Toâ est un autre type d’objet, d’abord parce que les deux pièces sont différentes : Nono , créée en 1905, est une des premières pièces de Guitry (il a alors 20 ans), Toâ , réécriture en 1949 d’un texte de 1939, est une des dernières. Nono est une histoire d’adultère pleine de bons mots autour d’une figure de poète sans grand succès ; Toâ est une histoire d’adultère pleine de bons mots autour d’un acteur et auteur dramatique célèbre, enchâssé dans un dispositif de mise en abyme où Guitry justifie ses choix d’auteur. Mais joue surtout la différence des points de départ : Thomas Jolly et sa compagnie sont dans un rapport au théâtre qui entend penser son art, à la différence du privé qui ne se soutient que d’être plein. Il y aurait beaucoup de choses à dire sur cette pièce, j’en développerai rapidement deux. La Piccola Familia est une jeune compagnie : tous les comédiens sont nés dans les années 1980, formés pour certains au Théâtre national de Bretagne. Quelque chose se joue dans ce spectacle autour de la question de la transmission, qui est la dimension la plus substantielle de cette mise en scène (le spectacle se termine sur un montage sonore avec la voix de Guitry donnant aux jeunes gens des conseils de métier). Transmission signifie aussi appropriation, et c’est sur ce fond de déplacement et de réassignation des codes du genre, sur-codé par excellence, qu’est le boulevard que travaille ce spectacle. D’où peut-être ce choix d’une esthétique de pub, qui affirme une jeunesse, du moins une sorte de nouvelle donne générationnelle dans l’histoire du genre.
Le syndrome blockbuster
En somme, Nono répète les codes du boulevard, ses toiles peintes, ses postures, là où Toâ cherche à produire de la différence à l’intérieur du genre, notamment en matière de jeu d’acteur. Ce qui pose plus largement la question de savoir ce que le théâtre gagne à se penser lui-même dans une tradition, question ouverte à l’occasion de ce Toâ ...

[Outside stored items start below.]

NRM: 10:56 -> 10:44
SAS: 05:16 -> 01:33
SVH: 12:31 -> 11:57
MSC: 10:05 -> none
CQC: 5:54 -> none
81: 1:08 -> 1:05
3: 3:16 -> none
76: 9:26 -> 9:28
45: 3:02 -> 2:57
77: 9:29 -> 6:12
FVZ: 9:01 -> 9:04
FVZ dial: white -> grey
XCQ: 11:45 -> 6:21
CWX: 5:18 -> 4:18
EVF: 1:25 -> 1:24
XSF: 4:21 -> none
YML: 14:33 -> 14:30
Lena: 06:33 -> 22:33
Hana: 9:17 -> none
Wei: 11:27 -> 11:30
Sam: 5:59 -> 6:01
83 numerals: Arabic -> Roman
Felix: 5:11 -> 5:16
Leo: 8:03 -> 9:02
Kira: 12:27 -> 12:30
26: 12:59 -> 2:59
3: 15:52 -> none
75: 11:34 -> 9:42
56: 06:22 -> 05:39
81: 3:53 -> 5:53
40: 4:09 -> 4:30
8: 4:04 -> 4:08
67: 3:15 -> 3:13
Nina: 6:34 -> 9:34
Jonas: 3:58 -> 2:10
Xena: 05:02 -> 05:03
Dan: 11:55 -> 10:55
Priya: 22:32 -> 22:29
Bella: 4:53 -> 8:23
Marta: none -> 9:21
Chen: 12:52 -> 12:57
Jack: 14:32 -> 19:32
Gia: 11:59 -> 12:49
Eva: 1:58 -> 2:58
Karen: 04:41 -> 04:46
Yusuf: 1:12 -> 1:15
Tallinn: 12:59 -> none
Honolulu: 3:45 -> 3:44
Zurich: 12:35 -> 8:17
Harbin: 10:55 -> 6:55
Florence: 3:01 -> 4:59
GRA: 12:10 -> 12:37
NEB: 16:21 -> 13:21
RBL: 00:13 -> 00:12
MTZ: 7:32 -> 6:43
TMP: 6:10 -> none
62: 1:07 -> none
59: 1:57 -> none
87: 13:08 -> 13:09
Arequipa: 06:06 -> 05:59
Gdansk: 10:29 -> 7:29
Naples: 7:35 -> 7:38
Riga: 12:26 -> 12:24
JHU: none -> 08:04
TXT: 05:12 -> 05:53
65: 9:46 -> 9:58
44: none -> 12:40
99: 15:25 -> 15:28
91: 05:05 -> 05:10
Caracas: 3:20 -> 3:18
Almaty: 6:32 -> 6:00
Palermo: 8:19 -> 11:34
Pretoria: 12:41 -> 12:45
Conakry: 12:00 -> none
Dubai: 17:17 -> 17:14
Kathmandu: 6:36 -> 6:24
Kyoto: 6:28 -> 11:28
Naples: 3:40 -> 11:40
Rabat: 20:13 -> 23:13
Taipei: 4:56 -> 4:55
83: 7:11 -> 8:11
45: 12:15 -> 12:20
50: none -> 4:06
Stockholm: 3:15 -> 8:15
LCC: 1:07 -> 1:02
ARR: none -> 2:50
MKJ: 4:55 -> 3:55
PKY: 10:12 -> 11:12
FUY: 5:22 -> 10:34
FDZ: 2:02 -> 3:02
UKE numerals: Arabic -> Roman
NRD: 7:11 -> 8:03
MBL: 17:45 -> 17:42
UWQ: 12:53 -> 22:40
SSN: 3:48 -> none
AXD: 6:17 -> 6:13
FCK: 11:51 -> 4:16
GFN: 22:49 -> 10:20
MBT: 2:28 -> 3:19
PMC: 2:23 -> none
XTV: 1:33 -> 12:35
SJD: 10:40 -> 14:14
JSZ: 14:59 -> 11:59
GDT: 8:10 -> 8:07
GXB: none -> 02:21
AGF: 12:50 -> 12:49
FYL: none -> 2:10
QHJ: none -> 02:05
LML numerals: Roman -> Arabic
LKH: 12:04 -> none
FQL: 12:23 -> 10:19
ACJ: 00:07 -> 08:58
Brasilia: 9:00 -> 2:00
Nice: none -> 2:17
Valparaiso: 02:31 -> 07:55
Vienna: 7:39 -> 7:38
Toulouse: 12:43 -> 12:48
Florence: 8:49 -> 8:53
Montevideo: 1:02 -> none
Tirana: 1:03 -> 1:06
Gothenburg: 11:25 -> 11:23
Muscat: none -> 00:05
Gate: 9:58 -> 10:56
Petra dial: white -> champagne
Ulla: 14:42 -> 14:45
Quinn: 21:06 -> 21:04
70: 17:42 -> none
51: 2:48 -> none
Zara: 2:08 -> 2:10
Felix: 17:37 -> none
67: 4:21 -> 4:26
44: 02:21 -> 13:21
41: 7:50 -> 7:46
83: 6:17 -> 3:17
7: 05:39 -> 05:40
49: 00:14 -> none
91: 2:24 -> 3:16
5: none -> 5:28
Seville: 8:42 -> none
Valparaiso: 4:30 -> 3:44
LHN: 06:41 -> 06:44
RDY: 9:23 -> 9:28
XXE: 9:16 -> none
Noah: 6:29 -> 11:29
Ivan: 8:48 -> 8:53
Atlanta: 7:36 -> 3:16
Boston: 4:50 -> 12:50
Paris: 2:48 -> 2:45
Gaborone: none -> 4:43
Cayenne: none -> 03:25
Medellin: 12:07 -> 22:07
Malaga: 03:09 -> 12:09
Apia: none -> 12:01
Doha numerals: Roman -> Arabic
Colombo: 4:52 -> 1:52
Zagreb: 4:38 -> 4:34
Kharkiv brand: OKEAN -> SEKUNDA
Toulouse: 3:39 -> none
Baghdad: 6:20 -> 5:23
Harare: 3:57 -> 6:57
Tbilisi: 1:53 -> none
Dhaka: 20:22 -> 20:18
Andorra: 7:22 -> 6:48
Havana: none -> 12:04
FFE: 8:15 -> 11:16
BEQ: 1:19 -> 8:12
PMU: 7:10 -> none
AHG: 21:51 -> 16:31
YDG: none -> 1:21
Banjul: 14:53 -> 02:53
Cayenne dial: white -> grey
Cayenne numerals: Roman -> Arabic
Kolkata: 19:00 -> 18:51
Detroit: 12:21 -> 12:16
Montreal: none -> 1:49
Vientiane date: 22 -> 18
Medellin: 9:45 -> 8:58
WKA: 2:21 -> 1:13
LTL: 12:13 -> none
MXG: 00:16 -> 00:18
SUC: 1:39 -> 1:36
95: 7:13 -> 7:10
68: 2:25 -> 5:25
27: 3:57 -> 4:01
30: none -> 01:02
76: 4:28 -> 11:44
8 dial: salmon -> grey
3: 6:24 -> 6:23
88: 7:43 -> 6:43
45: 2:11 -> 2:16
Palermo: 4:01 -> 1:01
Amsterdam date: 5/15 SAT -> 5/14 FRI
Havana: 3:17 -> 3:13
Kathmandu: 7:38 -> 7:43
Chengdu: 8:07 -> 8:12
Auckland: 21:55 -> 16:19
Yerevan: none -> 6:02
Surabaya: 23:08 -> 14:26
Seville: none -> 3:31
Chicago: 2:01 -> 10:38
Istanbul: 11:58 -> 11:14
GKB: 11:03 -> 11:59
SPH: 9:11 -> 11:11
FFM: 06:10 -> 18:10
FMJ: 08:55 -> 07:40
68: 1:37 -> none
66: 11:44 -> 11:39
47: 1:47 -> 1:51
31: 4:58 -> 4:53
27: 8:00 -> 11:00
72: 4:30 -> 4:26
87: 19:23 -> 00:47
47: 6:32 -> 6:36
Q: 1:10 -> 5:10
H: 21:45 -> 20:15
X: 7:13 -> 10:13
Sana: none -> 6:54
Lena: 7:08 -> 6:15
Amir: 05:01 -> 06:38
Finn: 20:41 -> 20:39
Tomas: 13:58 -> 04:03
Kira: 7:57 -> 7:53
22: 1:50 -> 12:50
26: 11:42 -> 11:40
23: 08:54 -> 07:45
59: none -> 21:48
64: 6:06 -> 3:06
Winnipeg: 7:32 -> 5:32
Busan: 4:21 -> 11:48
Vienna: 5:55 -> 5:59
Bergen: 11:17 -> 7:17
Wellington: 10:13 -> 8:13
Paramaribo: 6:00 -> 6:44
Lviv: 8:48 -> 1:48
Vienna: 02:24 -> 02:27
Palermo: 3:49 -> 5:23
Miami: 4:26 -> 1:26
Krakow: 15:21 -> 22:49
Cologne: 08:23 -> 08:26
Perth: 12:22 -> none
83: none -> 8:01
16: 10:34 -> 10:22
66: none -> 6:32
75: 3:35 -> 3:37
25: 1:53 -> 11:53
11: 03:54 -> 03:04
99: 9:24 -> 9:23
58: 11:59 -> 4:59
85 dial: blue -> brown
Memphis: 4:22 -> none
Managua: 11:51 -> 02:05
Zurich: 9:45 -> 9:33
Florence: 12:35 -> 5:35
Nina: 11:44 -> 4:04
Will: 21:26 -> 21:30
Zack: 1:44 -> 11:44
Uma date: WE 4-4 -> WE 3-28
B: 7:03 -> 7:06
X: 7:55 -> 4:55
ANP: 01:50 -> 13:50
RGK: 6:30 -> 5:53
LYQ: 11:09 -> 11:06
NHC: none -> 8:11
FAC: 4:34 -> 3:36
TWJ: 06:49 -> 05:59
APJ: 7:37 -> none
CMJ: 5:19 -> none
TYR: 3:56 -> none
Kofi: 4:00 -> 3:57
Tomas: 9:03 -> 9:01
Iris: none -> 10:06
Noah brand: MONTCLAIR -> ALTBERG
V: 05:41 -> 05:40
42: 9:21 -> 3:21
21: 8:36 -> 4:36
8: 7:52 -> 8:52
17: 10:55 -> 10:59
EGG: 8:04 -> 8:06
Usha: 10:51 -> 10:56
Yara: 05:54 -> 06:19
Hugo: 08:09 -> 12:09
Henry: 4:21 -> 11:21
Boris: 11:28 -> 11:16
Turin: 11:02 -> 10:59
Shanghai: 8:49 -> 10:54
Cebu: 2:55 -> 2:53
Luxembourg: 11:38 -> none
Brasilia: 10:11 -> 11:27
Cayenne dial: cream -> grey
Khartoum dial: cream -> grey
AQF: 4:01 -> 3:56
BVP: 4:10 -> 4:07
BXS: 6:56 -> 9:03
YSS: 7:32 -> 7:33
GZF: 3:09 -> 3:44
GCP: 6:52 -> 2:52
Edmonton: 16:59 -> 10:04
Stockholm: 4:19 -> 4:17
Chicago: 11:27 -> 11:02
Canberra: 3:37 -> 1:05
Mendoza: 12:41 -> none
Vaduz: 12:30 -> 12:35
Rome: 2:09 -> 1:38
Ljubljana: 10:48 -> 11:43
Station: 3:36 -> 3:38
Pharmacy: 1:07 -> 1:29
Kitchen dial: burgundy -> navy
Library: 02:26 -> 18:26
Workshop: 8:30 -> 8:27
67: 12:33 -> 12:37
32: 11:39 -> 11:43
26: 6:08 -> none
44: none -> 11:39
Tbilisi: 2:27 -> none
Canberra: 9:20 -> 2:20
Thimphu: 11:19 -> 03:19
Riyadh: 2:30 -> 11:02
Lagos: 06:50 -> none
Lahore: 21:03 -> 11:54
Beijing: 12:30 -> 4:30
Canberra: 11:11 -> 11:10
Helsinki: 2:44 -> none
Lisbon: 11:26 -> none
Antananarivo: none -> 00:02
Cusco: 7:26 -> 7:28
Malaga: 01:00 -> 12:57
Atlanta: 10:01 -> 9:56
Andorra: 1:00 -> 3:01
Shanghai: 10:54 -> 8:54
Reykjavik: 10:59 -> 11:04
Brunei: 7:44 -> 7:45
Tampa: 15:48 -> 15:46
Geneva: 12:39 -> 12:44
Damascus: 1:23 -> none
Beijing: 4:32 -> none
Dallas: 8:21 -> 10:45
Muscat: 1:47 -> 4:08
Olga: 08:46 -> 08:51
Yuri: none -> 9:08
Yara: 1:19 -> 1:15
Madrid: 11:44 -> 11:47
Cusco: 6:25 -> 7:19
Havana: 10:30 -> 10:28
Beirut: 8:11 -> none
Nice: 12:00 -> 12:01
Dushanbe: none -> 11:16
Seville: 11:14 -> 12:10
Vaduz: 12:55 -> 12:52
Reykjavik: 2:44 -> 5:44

Le second point sur lequel Toâ peut nous intéresser est la question du rythme ou ce que j’appellerai le syndrome blockbuster. On peut être frappé par l’extrême rapidité avec laquelle les éléments dramatiques sont donnés dans les grosses productions du cinéma américain actuel, ce qui exige du spectateur une attention soutenue. Je renvoie à Inception , au dernier James Bond ou à Salt , où la narration est soumise à un abattage qui transforme tout signe en pure information. Devant ces films, je n’ai pas le temps de (com) prendre, de penser avec ce qui se passe, je n’ai le temps que d’enregistrer. L’objet est soumis à une telle pression : ne pas s’ennuyer ! :, que tout interstice, où quelque chose comme de la pensée au sens le plus flou pourrait s’infiltrer, est écrasé. Ainsi ne sont produits que des objets pleins comme des oeufs, denses comme des pierres, où ne subsiste plus un seul temps de respiration.
Toâ produit cet effet d’apnée mentale, notamment au début, dans un souci d’accroche du spectateur. Or le metteur en scène explique qu’il veut laisser le champ libre à la pensée, mais le spectacle est rattrapé par l’injonction de l’époque à fabriquer des machines de guerre contre l’angoisse que toute forme de silence apparemment suscite. A ce titre, le rythme est un des paramètres politico-artistiques fondamentaux, c’est le lieu du débat.